His proposal, which has more than 150 sponsors, would 1) provide a $25 tax credit to Americans to give to congressional candidates; 2) match donations under $150 on a 6-to-1 basis and 3) trigger matching funds if a Super-PAC attacks a participating candidate with a money dump.
The matching funds regime has proven successful in New York City and New Haven. Yet Rep. Sarbannes most intriguing idea is his own practice, which he humbly waited until the end of the evening to reveal.
In 2014, Sarbanes engaged in a self-imposed version of Congressional public campaign financing. His walking the walk deserves praise.
Rep. Sarbannes was almost shy in describing how he set up 100 precincts in his Congressional District where he wanted to raise $1,000 in small donations. If he met that threshhold, he said he arranged with high-roller donors to essentially match those small donations.
On Election Day, he had 93 out of 100 precincts with donations, and spent the rest of his day cold-calling constituents in those seven zones looking for donations. Some voters could not believe an actual Congressman called them.
Obviously, you think, Rep. Sarbanes must live in a safe district for him to do this. Of course. He did not necessarily need the $1.6 million a Congressman normally needs to run.
Rep. Sarbanes serves an urban district drawn for Democrats. His smallest margin of victory in five elections was 41,000 votes, or 19.1 percentage points, in 2014. Rep. Sarbanes enjoys a John Larson/Rosa DeLauro style district that he can probably keep as long as he needs.
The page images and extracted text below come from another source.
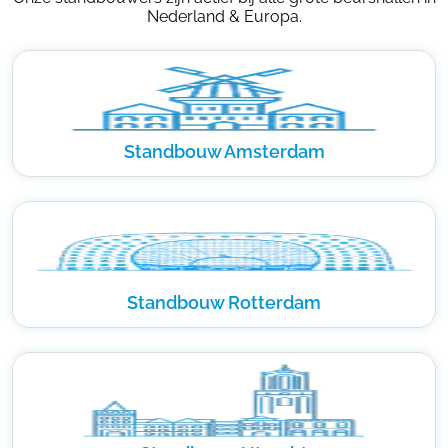
Nederland & Europa.
Standbouw Amsterdam
Standbouw Rotterdam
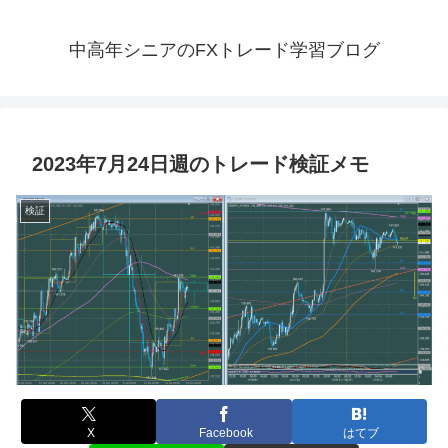
中高年シニアのFXトレード学習ブログ
2023年7月24日週のトレード検証メモ
検証
X
Facebook
はてブ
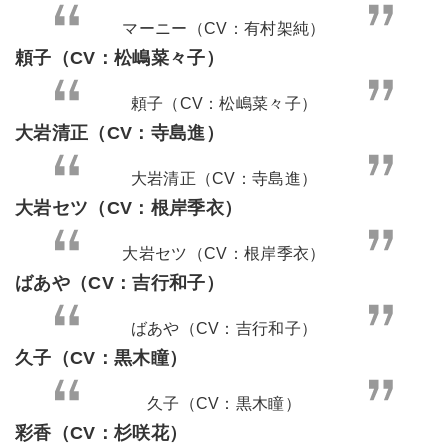
マーニー（CV：有村架純）
頼子（CV：松嶋菜々子）
頼子（CV：松嶋菜々子）
大岩清正（CV：寺島進）
大岩清正（CV：寺島進）
大岩セツ（CV：根岸季衣）
大岩セツ（CV：根岸季衣）
ばあや（CV：吉行和子）
ばあや（CV：吉行和子）
久子（CV：黒木瞳）
久子（CV：黒木瞳）
彩香（CV：杉咲花）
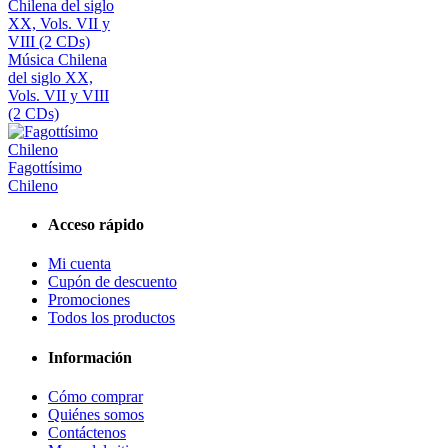
Música Chilena
del siglo XX,
Vols. VII y VIII
(2 CDs)
Fagottísimo
Chileno
Acceso rápido
Mi cuenta
Cupón de descuento
Promociones
Todos los productos
Información
Cómo comprar
Quiénes somos
Contáctenos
He brings with him an Ivy League pedigree befitting a Senator’s son – Princeton and then Harvard Law (where he chaired the Harvard Law Democrats).
But let’s give credit – immense, heaping amounts like towers of whipped cream on a five-scoop vanilla, chocolate and strawberry sundae – where credit is due. Rep. Sarbanes uses his privilege in a way I never considered a Congressman might do. How you campaign is how you govern.
Am I naïve? This column probably counts as fanboying – but I was astonished to hear of a Congressman doing something like this. It restored a little hope for me, that a person of power and means realizes the depth of the problem requires action and sacrifice on his part.
The only thing close I can think of is when New Haven Mayoral candidate Justin Elicker voluntarily limited his fundraising in the 2013 general election to conform to the Democracy Fund’s limit of $370.00 maximum donations.
Elicker still raised enough to be competitive. It can be done, and small dollar donations empower citizens, as Rep. Sarbanes said.
Is this a new trend in political campaigns? Are we seeing leadership in action by candidates voluntarily, ethically, aspiring to more than what the law requires, in order to change the law?
I’m not so foolish to think Barack Obama’s appeal to small dollar donors in 2008 led him to governing as a populist. He opted out of presidential public campaign financing, despite having $427 million of his total $750 million come from come donors who gave less than $1,000.00.
Rep. Sarbanes predicted the presidential candidates in 2016 will pay lip service to small donors, but these campaigns will not empower small dollar donors. And, he pointed out that the rhetoric of billionaires owning the country comes from both sides of the aisle.
Republican Senator Ted Cruz of Texas rails against the rich buying elections, but Cruz co-opts the left’s language to propose solutions of less government regulations, not public campaign financing.
If we don’t get there first, Rep. Sarbanes warned our democracy is at risk.